Required action:
Check each line of the material below for "label". Report how many have it, with no other words.

Dataset records:
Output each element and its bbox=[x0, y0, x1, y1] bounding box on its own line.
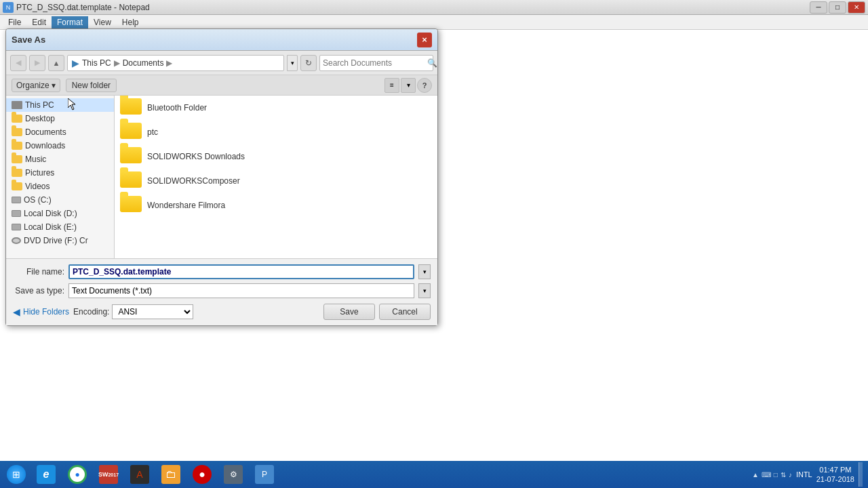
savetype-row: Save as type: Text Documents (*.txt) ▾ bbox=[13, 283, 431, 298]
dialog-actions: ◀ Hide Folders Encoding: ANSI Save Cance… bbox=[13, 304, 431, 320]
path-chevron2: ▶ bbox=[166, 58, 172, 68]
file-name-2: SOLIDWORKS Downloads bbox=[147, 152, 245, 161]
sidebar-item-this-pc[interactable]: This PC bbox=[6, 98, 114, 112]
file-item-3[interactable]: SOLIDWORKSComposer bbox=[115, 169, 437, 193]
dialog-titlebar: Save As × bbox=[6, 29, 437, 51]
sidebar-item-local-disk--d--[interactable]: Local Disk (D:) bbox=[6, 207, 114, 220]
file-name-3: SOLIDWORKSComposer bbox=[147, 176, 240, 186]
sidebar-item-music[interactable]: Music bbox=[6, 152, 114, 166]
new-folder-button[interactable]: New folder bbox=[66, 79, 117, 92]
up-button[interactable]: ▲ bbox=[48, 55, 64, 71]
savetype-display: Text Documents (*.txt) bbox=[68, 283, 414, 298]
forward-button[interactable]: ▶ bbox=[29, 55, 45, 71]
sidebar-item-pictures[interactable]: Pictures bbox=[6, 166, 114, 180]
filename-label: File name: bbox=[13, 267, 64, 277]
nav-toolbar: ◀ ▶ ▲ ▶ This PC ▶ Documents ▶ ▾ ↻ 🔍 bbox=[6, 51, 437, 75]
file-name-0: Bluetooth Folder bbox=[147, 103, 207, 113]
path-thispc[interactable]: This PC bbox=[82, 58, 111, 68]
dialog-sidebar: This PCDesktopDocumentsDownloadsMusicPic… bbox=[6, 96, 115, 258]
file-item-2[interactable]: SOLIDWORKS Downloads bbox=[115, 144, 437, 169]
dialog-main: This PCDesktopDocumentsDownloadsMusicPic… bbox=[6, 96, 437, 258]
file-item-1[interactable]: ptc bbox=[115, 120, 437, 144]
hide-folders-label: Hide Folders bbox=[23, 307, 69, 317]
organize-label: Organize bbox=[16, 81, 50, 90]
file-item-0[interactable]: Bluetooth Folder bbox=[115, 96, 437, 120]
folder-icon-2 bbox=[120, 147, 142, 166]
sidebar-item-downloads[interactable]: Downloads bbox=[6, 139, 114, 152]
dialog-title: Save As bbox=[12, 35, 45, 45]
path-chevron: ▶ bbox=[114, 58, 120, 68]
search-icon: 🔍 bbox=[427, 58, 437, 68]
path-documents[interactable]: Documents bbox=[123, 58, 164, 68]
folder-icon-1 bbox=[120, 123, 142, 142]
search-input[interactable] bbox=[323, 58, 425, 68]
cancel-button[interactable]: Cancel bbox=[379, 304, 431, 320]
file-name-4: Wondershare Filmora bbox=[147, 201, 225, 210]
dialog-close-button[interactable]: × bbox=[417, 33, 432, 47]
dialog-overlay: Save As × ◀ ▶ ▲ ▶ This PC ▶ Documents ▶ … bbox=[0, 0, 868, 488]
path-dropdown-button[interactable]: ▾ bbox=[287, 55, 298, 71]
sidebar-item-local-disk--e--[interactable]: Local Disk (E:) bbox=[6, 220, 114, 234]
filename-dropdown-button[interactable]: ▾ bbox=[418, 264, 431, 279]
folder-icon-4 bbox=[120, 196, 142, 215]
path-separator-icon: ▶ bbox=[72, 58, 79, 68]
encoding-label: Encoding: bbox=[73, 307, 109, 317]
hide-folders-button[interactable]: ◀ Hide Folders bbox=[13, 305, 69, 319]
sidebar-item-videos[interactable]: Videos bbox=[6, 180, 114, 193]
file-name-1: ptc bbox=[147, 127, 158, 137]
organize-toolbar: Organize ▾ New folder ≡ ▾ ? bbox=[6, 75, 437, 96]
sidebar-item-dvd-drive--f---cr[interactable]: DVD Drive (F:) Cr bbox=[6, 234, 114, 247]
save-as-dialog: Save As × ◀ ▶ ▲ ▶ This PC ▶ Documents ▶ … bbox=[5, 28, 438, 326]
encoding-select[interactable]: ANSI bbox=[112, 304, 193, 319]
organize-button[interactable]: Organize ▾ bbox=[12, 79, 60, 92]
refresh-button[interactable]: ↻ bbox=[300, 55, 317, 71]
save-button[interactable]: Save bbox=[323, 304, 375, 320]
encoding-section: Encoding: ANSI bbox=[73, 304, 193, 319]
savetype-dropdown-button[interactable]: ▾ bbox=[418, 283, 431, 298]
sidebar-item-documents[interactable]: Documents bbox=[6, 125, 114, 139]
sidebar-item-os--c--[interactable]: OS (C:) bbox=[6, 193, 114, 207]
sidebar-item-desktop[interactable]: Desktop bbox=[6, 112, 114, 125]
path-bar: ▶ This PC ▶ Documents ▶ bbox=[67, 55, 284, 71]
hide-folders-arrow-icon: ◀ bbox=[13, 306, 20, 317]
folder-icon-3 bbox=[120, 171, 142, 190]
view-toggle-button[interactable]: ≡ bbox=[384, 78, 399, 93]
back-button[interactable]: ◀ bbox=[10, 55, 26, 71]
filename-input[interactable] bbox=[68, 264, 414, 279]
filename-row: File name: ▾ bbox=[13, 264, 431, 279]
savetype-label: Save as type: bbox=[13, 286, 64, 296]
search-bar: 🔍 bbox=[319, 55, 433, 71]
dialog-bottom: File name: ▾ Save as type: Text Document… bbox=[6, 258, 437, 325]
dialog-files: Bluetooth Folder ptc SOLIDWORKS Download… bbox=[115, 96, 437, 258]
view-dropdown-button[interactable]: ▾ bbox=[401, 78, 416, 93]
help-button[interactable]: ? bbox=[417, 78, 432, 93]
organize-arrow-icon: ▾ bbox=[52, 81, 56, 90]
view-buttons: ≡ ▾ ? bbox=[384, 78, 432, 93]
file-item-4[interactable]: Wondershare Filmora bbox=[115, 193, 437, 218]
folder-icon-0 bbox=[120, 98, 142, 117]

Completed task:
5